Does anybody here mod Quark ti with neutral XP-L? My titanium quarks are beautiful shelf queens but would be so much nicer with neutral XP-L. I know people have done it. There was even one for sale a while ago. I just don't know if it is too labor intensive to be affordable?

I also have a quark ti modified with 3 mode Shiningbeam 1.4 amp 3.7 - 4.2 volt driver. I wonder if an XP-L could be easily installed on this board? Thanks for your input.


----------



## reppans (May 9, 2015)

Here's an N219A mod, should the same as swapping in an XPL .







I also have a high voltage 2xCR123 Ti that I'm planning on modding (actually closer to Lego-ing) with a later model OEM NW low voltage XML driver. I'll primarily run it on a 2500mah 16650, but still be able to run anything CR123 or AA sized (with DIY spacers from my wallet).... this my favorite battery config. 

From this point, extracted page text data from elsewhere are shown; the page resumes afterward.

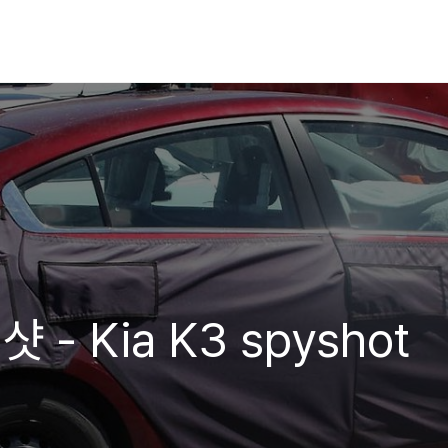
- Kia K3 spyshot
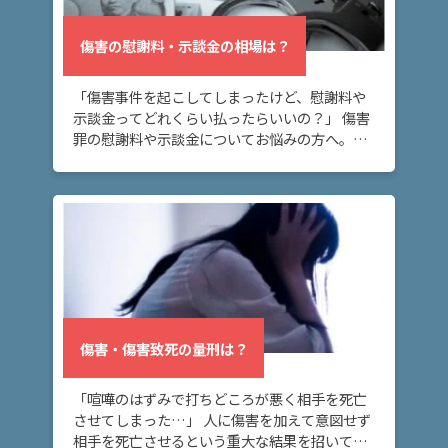
事
件
傷害の慰謝料・示談金の相場は？
の
よ
く
「傷害事件を起こしてしまったけど、慰謝料や
示談金ってどれくらい払ったらいいの？」 傷害
あ
罪の慰謝料や示談金についてお悩みの方へ。こ
る
のページでは、傷害罪の慰謝料・示談金の相場
相
や、傷害罪の示談金の範囲や決まり方につい
談・
て、解説し […]
お
悩
み
傷害
の慰
傷害・傷害致死の量刑は？
謝
料・
示談
「喧嘩のはずみで打ちどころが悪く相手を死亡
金の
させてしまった…」 人に傷害を加えて意図せず
相場
相手を死亡させるという重大な結果を招いてし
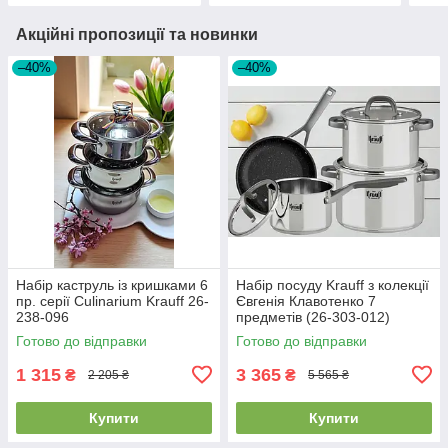
Акційні пропозиції та новинки
–40%
–40%
Набір каструль із кришками 6
Набір посуду Krauff з колекції
пр. серії Culinarium Krauff 26-
Євгенія Клавотенко 7
238-096
предметів (26-303-012)
Готово до відправки
Готово до відправки
1 315
3 365
₴
₴
2 205 ₴
5 565 ₴
Купити
Купити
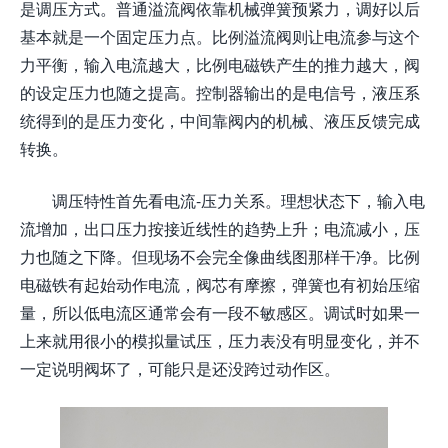
是调压方式。普通溢流阀依靠机械弹簧预紧力，调好以后
基本就是一个固定压力点。比例溢流阀则让电流参与这个
力平衡，输入电流越大，比例电磁铁产生的推力越大，阀
的设定压力也随之提高。控制器输出的是电信号，液压系
统得到的是压力变化，中间靠阀内的机械、液压反馈完成
转换。
调压特性首先看电流-压力关系。理想状态下，输入电
流增加，出口压力按接近线性的趋势上升；电流减小，压
力也随之下降。但现场不会完全像曲线图那样干净。比例
电磁铁有起始动作电流，阀芯有摩擦，弹簧也有初始压缩
量，所以低电流区通常会有一段不敏感区。调试时如果一
上来就用很小的模拟量试压，压力表没有明显变化，并不
一定说明阀坏了，可能只是还没跨过动作区。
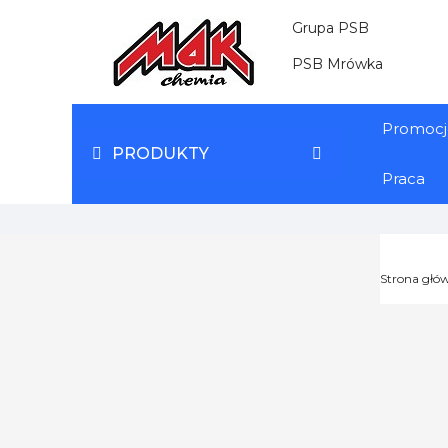
Grupa PSB
PSB Mrówka
Promocj
PRODUKTY
Praca
Strona głó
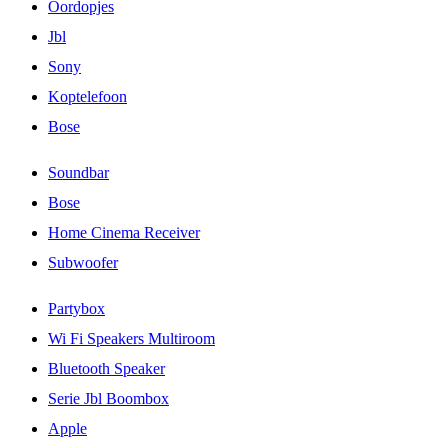
Oordopjes
Jbl
Sony
Koptelefoon
Bose
Soundbar
Bose
Home Cinema Receiver
Subwoofer
Partybox
Wi Fi Speakers Multiroom
Bluetooth Speaker
Serie Jbl Boombox
Apple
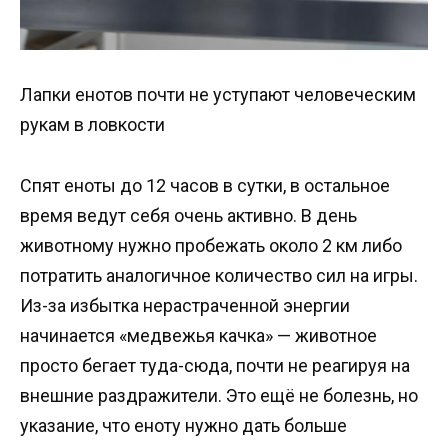
Лапки енотов почти не уступают человеческим
рукам в ловкости
Спят еноты до 12 часов в сутки, в остальное
время ведут себя очень активно. В день
животному нужно пробежать около 2 км либо
потратить аналогичное количество сил на игры.
Из-за избытка нерастраченной энергии
начинается «медвежья качка» — животное
просто бегает туда-сюда, почти не реагируя на
внешние раздражители. Это ещё не болезнь, но
указание, что еноту нужно дать больше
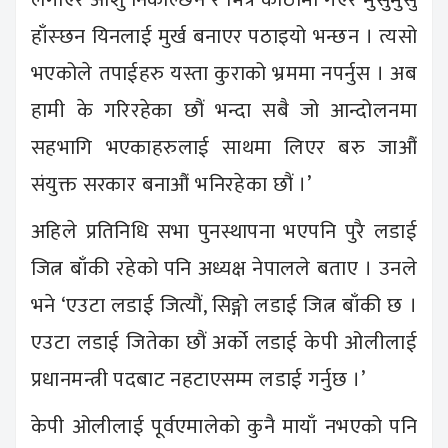
हाँस्छन यिनलाई मुर्ख बनाएर पठाइयो भन्छन । त्यसो
भएकोले तपाईहरु यस्ता कुराको भ्रममा नपर्नुस । अब
हामी के गरिरहेका छौं भन्दा सबै जो आन्दोलनमा
सहभागि भएकाहरुलाई साथमा लिएर बरु जाऔं
संयुक्त सरकार बनाऔं भनिरहेका छौं ।’
अहिले प्रतिनिधि सभा पुनस्थापना भएपनि पुरै लडाई
जित्न बाँकी रहेको पनि अध्यक्ष नेपालले बताए । उनले
भने ‘एउटा लडाई जित्यौं, सिङ्गो लडाई जित्न बाँकी छ ।
एउटा लडाई जितेका छौं अर्को लडाई केपी ओलीलाई
प्रधानमन्त्री पदबाट नहटाएसम्म लडाई गर्नुछ ।’
केपी ओलीलाई पूर्वएमालेको कुनै मायाँ नभएको पनि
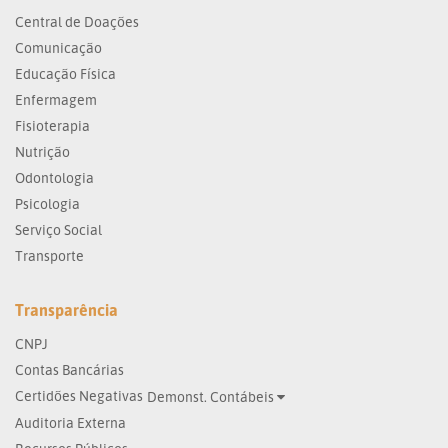
Central de Doações
Comunicação
Educação Física
Enfermagem
Fisioterapia
Nutrição
Odontologia
Psicologia
Serviço Social
Transporte
Transparência
CNPJ
Contas Bancárias
Certidões Negativas
Demonst. Contábeis
Auditoria Externa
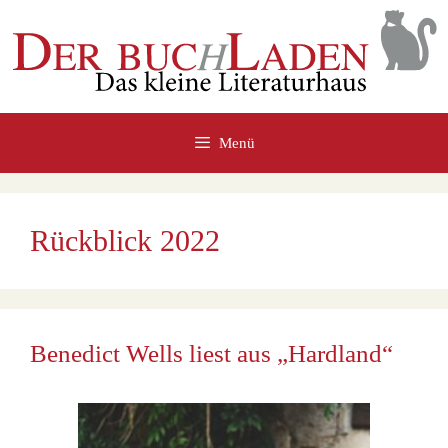
Zum
Inhalt
springen
Menü
Rückblick 2022
Benedict Wells liest aus „Hardland“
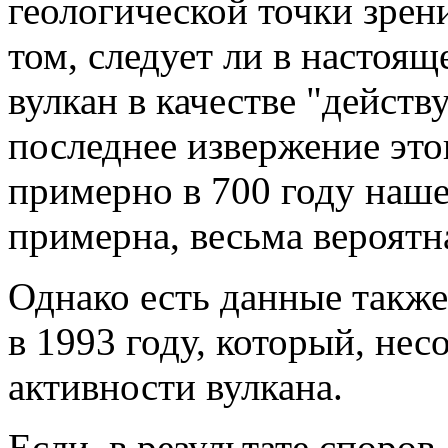
геологической точки зрени
том, следует ли в настоящ
вулкан в качестве "действ
последнее извержение это
примерно в 700 году наше
примерна, весьма вероятн
Однако есть данные такж
в 1993 году, который, нес
активности вулкана.
Если, в результате споров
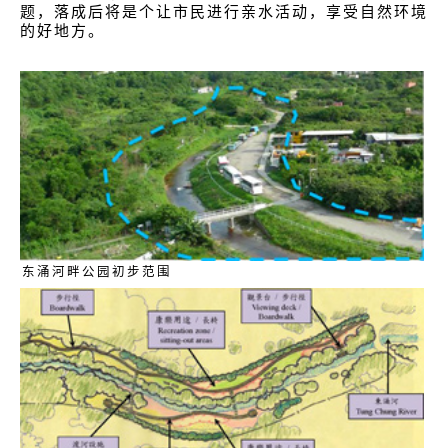
题，落成后将是个让市民进行亲水活动，享受自然环境
的好地方。
东涌河畔公园初步范围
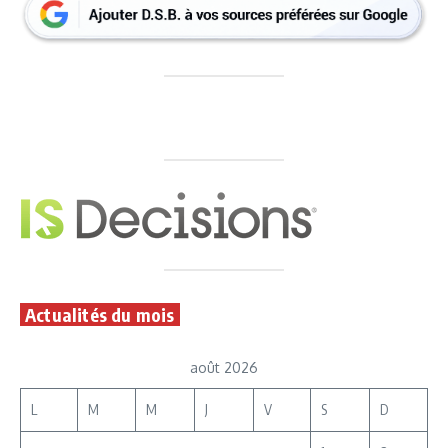
Actualités du mois
août 2026
L
M
M
J
V
S
D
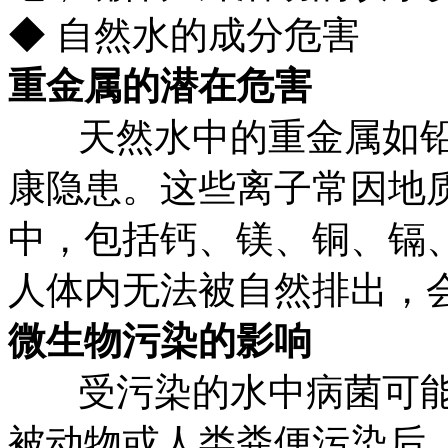
◆ 自然水的成分危害
重金属的潜在危害
天然水中的重金属如
康隐患。这些离子常因地
中，包括钙、镁、铜、镉
人体内无法被自然排出，
微生物污染的影响
受污染的水中病菌可
被动物或人类粪便污染后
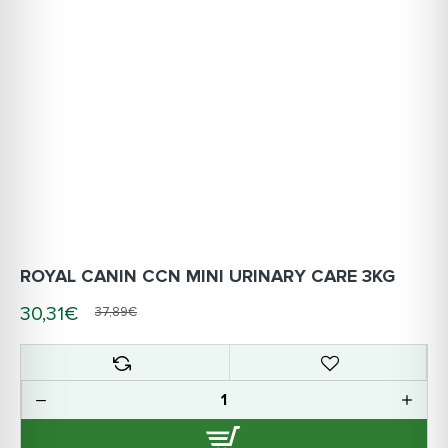
ROYAL CANIN CCN MINI URINARY CARE 3KG
30,31€
37,89€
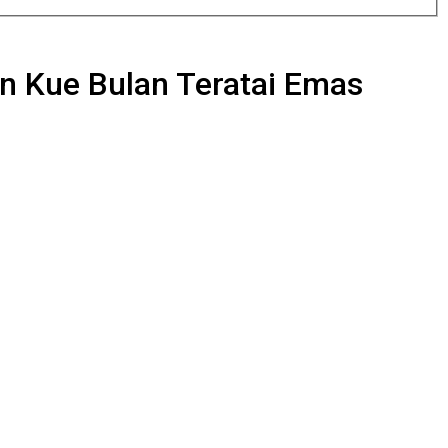
n Kue Bulan Teratai Emas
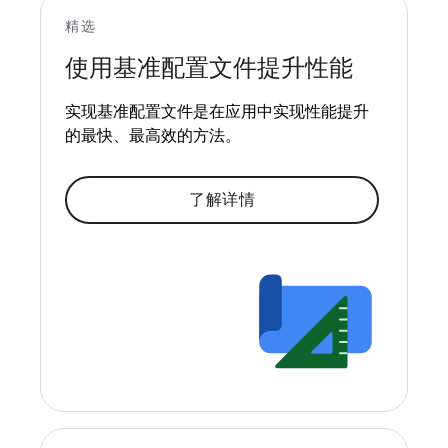
精选
使用基准配置文件提升性能
实现基准配置文件是在应用中实现性能提升
的最快、最高效的方法。
了解详情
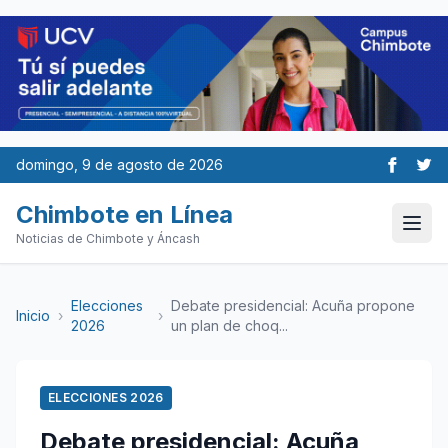
domingo, 9 de agosto de 2026
Chimbote en Línea
Noticias de Chimbote y Áncash
Elecciones
Debate presidencial: Acuña propone
Inicio
›
›
2026
un plan de choq...
ELECCIONES 2026
Debate presidencial: Acuña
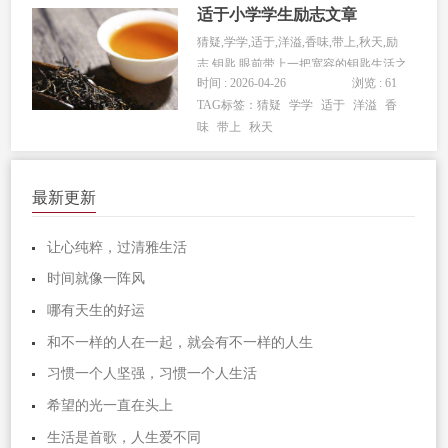
适于小学学生励志文章
猜疑,学学,适于,洋溢,香味,带上,秋天,励
志,钥匙,眼前带上一把宽容的钥匙生活之
时间 : 2026-04-26
浏览 : 61
门，需要你带上...
TAG标签：
猜疑
学学
适于
洋溢
香
味
带上
秋天
最新更新
让心纯粹，过清雅生活
时间就像一阵风
哪有天生的好运
和不一样的人在一起，就会有不一样的人生
习惯一个人坚强，习惯一个人生活
希望的光一直在头上
生活是首歌，人生爱不同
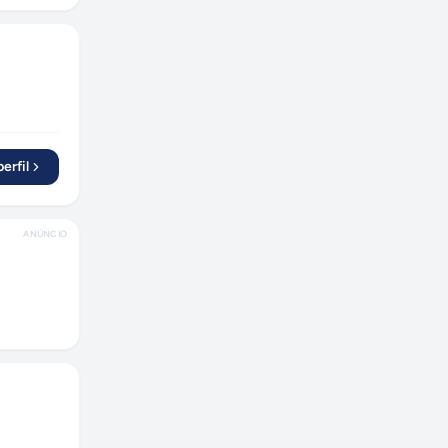
erfil
ANÚNCIO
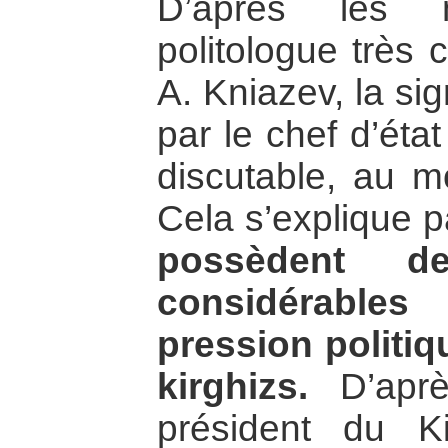
D’après les 
politologue très 
A. Kniazev, la si
par le chef d’état
discutable, au m
Cela s’explique p
possèdent d
considérables
pression politiq
kirghizs.
D’aprè
président du Ki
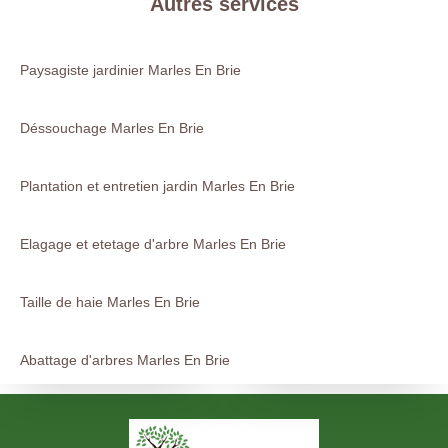
Autres services
Paysagiste jardinier Marles En Brie
Déssouchage Marles En Brie
Plantation et entretien jardin Marles En Brie
Elagage et etetage d'arbre Marles En Brie
Taille de haie Marles En Brie
Abattage d'arbres Marles En Brie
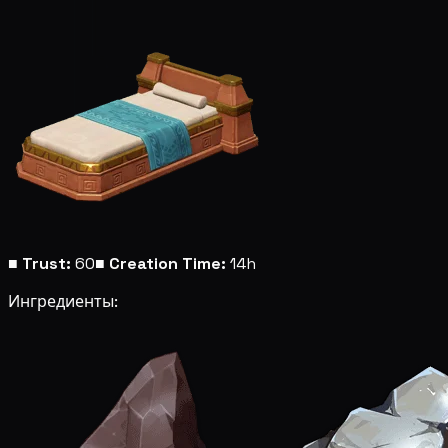
■
Trust:
60
■
Creation Time:
14h
Ингредиенты:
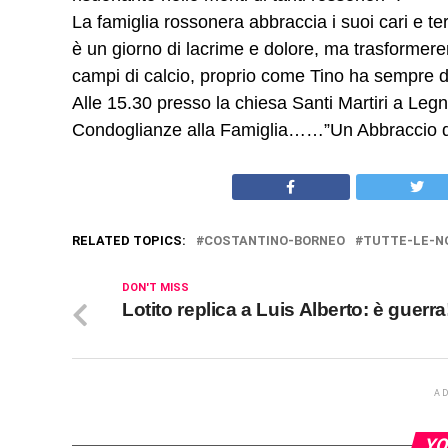
La famiglia rossonera abbraccia i suoi cari e te
è un giorno di lacrime e dolore, ma trasformer
campi di calcio, proprio come Tino ha sempre d
Alle 15.30 presso la chiesa Santi Martiri a Legn
Condoglianze alla Famiglia……”Un Abbraccio d
RELATED TOPICS:
COSTANTINO-BORNEO
TUTTE-LE-NO
DON'T MISS
Lotito replica a Luis Alberto: è guerra
A
YO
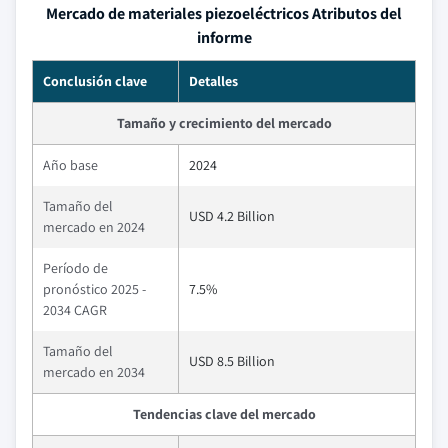
Mercado de materiales piezoeléctricos Atributos del
informe
Conclusión clave
Detalles
Tamaño y crecimiento del mercado
Año base
2024
Tamaño del
USD 4.2 Billion
mercado en 2024
Período de
pronóstico 2025 -
7.5%
2034 CAGR
Tamaño del
USD 8.5 Billion
mercado en 2034
Tendencias clave del mercado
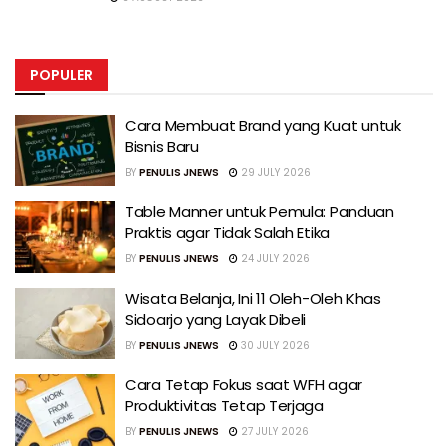
POPULER
Cara Membuat Brand yang Kuat untuk
Bisnis Baru
BY
PENULIS JNEWS
29 JULY 2026
Table Manner untuk Pemula: Panduan
Praktis agar Tidak Salah Etika
BY
PENULIS JNEWS
24 JULY 2026
Wisata Belanja, Ini 11 Oleh-Oleh Khas
Sidoarjo yang Layak Dibeli
BY
PENULIS JNEWS
30 JULY 2026
Cara Tetap Fokus saat WFH agar
Produktivitas Tetap Terjaga
BY
PENULIS JNEWS
27 JULY 2026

The original Ti driver is PWM, so it has to go. I'm just going to swap the Ti bezel over onto the LV NW XML pill/driver. This will leave a 1/2" black section on the head of an otherwise all Ti light, but what the heck, it'll be unique.


----------



## recDNA (May 9, 2015)

sounds like nice mod.


----------



## recDNA (May 10, 2015)

I don't see the half inch black section you spoke of?


----------



## reppans (May 10, 2015)

Haven't done it yet, on my list of things to do - need to buy some strap wenches first to break the thread lock on the heads. The black ano section will replace the smooth polished Ti section on the head, at the end of the clip... hope the internal threads match.


----------